Arthur Wilcox Manning, the subject of the 1868 attack by Frank Bowerman. SLQ neg. no. 68273.

Arthur Wilcox Manning, the subject of the 1868 attack by Frank Bowerman. SLQ neg. no. 68273.

Under Colonial Secretary Arthur Manning was not aware of the effect his letters were having on the recently demoted Leyburn police magistrate, Frank Sydney Bowerman, until an angry and pleading Bowerman appeared in his office in William Street on the morning of 24 November 1868. Manning’s reply to the confrontation was to tell his visitor that information about Bowerman’s alleged misappropriation of funds was going to the Colonial Secretary that very day.

Bowerman left, only to return in the early afternoon pleading to be able to repay from an advance in salary. Manning advised that it was too late.  A letter from Bowerman’s wife requesting more consideration brought no change in the situation. According to newspaper reports, Bowerman then drew from beneath his coat an American tomahawk that he had just purchased at Simmons General Store. He struck Manning five times on the head and neck, opening up his skull.  Under Colonial Secretary Manning survived, but doctors advised he would have to retire. In consideration of what he had been through, the Queensland government passed the Manning Retirement Bill, providing the retiring public servant with a £600 annual pension for the rest of his life – which lasted a further three decades until 1899.

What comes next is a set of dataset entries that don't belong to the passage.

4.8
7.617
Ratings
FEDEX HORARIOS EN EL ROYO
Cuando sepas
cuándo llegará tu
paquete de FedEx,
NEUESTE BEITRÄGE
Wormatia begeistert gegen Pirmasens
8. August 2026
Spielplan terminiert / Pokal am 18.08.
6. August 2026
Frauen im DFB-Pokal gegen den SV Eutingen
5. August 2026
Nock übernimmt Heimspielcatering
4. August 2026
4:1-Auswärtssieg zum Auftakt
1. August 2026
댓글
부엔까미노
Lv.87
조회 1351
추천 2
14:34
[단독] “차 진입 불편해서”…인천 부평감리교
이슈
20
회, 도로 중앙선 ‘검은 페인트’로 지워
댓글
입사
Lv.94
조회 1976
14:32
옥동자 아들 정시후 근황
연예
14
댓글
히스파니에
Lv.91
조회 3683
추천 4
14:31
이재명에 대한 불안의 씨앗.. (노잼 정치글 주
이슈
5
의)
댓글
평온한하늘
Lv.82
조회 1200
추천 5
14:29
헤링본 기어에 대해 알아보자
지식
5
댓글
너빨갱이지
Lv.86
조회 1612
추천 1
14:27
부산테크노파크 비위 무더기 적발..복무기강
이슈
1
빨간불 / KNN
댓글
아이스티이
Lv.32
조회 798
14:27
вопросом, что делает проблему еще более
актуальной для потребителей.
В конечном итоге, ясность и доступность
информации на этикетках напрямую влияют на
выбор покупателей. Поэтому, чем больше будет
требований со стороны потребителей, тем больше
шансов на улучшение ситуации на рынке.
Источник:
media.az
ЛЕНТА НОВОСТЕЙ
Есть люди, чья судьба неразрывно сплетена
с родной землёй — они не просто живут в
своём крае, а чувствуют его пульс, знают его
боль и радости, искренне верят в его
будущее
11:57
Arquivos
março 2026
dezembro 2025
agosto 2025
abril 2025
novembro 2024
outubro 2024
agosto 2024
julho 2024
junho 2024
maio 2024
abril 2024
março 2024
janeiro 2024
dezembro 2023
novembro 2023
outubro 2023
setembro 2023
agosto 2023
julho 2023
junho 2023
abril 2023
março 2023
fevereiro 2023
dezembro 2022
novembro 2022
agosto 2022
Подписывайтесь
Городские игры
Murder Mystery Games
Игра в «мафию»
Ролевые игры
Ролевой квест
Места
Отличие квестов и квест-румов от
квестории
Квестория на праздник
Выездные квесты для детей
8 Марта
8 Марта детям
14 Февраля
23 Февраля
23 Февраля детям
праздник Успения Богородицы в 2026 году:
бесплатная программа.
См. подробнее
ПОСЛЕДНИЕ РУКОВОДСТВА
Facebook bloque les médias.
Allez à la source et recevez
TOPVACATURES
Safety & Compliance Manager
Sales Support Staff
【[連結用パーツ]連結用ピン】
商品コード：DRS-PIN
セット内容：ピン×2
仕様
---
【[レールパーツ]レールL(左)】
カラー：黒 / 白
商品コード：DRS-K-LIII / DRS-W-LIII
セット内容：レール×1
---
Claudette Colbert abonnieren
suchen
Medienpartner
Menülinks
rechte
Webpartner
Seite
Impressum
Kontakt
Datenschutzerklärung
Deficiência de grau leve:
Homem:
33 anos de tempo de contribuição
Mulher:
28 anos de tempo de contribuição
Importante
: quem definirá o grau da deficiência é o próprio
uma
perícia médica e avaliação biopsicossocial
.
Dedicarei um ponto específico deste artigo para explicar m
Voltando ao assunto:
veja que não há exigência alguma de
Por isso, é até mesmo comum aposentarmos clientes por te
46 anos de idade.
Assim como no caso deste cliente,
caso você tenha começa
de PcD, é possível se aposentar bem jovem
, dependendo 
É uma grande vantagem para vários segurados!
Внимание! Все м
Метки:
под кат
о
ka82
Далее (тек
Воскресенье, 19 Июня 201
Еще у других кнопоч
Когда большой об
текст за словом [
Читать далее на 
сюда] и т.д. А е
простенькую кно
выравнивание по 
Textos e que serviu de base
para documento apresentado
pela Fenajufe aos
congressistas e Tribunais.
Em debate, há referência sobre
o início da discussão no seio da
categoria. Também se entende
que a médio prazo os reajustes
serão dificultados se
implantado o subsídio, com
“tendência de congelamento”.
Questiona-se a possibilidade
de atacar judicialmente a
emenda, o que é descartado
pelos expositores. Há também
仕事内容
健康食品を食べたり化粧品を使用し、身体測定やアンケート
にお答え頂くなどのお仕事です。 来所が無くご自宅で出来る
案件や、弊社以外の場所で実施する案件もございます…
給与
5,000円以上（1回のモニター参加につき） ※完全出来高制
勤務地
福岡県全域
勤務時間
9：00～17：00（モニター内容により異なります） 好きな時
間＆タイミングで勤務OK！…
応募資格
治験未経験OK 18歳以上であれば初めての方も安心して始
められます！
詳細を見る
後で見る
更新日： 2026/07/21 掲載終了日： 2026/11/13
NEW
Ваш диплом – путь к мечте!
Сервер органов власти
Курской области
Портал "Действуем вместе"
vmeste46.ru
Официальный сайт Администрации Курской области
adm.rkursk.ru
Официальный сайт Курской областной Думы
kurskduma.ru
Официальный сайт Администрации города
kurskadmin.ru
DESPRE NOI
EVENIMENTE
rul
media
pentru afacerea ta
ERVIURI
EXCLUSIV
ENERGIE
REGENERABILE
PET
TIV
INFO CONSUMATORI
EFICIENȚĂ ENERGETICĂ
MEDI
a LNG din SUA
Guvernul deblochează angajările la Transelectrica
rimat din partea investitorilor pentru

Frank Bowerman was convicted of attempted murder and sentenced to life in prison at St. Helena in Moreton Bay.  Endless petitions organised by his wife eventually brought his release, five years later. Tragically the telegram telling of this good news arrived on the day his wife died.

Frank Bowerman was the son of Henry Boucher Bowerman, whose water colour sketch of Brisbane in 1835 tells us so much about the Moreton Bay penal colony. Frank Bowerman committed suicide one night in 1894 in the Botanic Gardens, Sydney.